TRY IT ::
The stretch wanted below opens at the line containing "землі. Заморозки на" and closes at the line containing "бур’янів уже перебродила, і". Please return it exactly, with no other lines.

══════

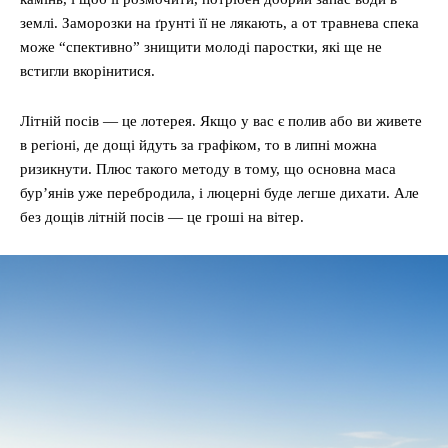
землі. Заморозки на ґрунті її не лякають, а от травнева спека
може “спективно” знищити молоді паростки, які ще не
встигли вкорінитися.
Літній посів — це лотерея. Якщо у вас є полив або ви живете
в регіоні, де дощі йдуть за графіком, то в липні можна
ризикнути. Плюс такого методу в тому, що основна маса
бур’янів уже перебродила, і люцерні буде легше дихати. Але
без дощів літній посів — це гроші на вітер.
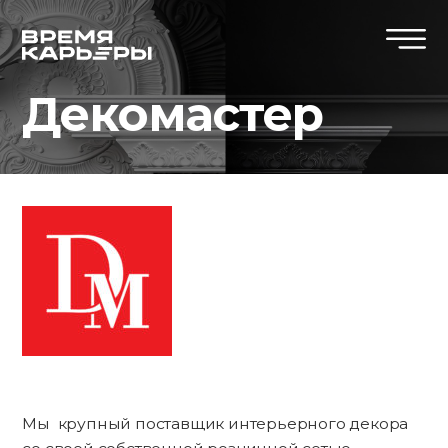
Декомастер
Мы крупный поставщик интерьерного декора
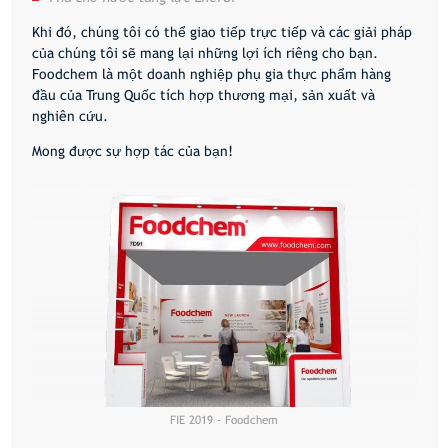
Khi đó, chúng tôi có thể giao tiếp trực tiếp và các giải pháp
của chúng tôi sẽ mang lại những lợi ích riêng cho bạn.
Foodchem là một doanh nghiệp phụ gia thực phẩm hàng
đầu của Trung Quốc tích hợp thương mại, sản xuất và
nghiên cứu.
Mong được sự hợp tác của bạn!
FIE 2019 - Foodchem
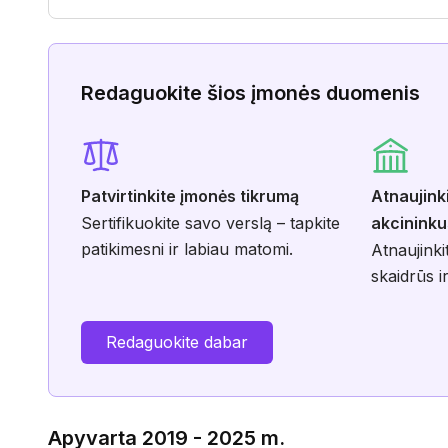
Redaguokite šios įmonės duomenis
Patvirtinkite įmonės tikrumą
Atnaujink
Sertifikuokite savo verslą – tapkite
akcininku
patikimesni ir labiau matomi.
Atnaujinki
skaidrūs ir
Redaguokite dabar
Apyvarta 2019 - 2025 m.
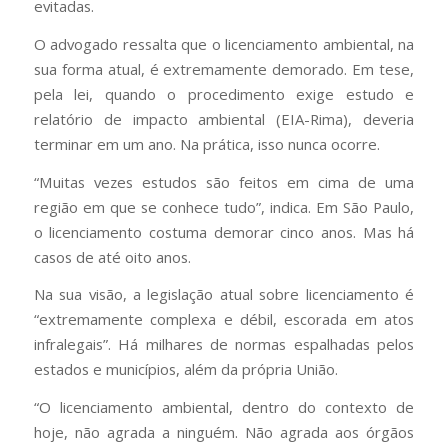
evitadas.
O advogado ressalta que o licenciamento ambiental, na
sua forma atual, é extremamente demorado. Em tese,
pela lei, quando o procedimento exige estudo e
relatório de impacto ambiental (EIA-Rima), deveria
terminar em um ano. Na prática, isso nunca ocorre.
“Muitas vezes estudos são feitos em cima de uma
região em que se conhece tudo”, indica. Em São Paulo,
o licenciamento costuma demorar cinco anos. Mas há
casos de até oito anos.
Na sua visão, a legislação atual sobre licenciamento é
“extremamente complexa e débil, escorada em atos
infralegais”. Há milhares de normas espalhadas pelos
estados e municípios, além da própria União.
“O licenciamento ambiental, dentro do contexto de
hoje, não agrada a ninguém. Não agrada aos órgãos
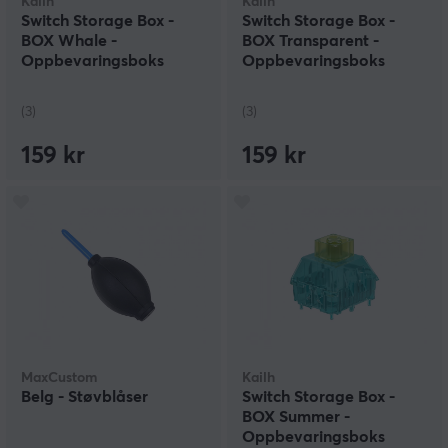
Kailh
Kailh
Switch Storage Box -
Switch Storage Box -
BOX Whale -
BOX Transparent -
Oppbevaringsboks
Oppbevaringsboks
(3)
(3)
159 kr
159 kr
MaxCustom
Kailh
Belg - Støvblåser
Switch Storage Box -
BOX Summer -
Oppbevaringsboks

══════

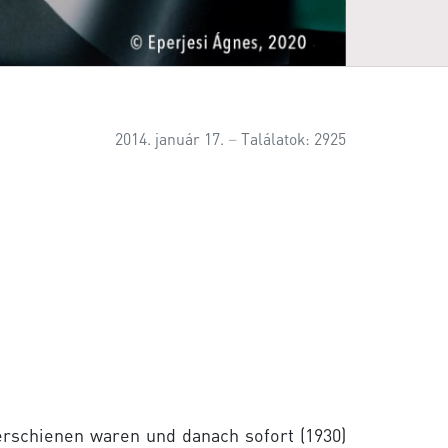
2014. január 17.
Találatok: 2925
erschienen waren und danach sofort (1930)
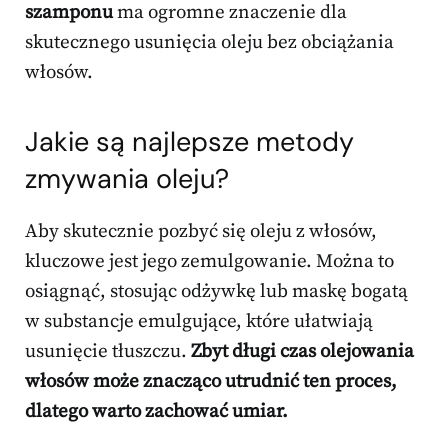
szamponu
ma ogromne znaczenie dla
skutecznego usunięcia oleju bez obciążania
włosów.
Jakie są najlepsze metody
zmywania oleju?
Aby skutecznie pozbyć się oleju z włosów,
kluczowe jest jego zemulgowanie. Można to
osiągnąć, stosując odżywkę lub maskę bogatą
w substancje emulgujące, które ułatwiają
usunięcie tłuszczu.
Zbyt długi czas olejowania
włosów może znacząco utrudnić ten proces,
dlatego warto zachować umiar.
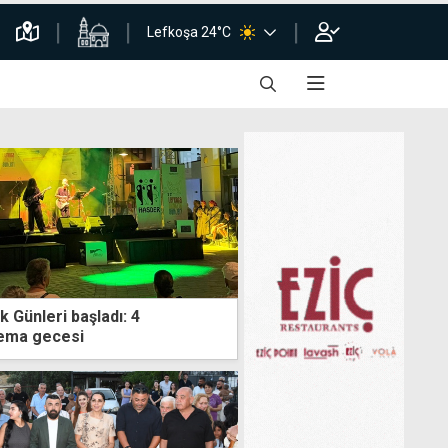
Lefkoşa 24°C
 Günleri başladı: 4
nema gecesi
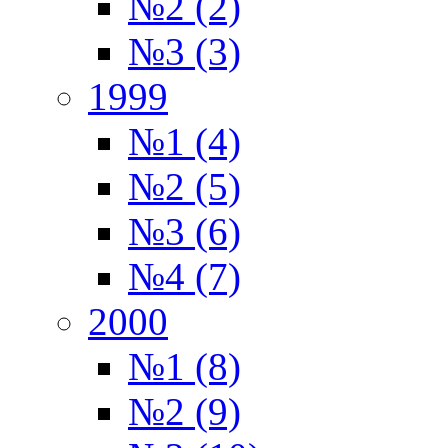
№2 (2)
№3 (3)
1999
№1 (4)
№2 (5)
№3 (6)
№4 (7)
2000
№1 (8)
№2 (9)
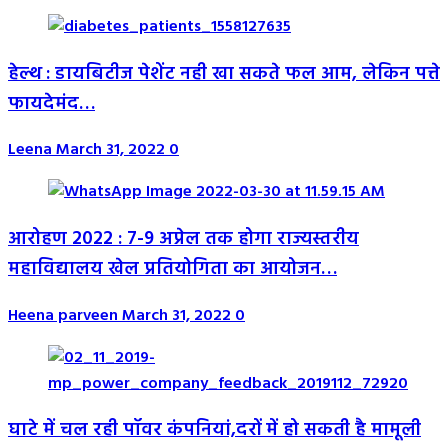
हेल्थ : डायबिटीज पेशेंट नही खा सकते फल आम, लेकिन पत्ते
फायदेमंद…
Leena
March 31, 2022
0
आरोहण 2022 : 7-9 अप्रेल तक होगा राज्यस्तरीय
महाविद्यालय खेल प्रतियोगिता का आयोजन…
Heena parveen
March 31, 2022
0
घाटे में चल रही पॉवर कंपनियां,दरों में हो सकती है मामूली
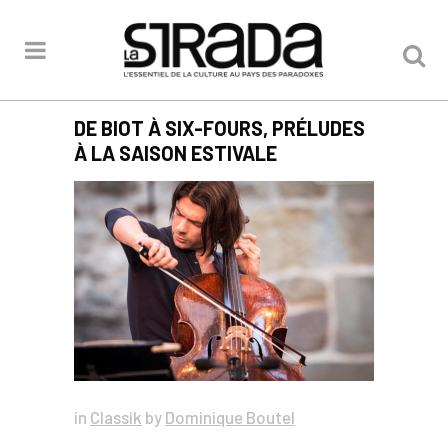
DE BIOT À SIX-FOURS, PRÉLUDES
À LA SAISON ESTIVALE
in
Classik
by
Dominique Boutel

══════

SOLUTION TO THIS TASK ::
землі. Заморозки на ґрунті її не лякають, а от травнева спека
може “спективно” знищити молоді паростки, які ще не
встигли вкорінитися.
Літній посів — це лотерея. Якщо у вас є полив або ви живете
в регіоні, де дощі йдуть за графіком, то в липні можна
ризикнути. Плюс такого методу в тому, що основна маса
бур’янів уже перебродила, і люцерні буде легше дихати. Але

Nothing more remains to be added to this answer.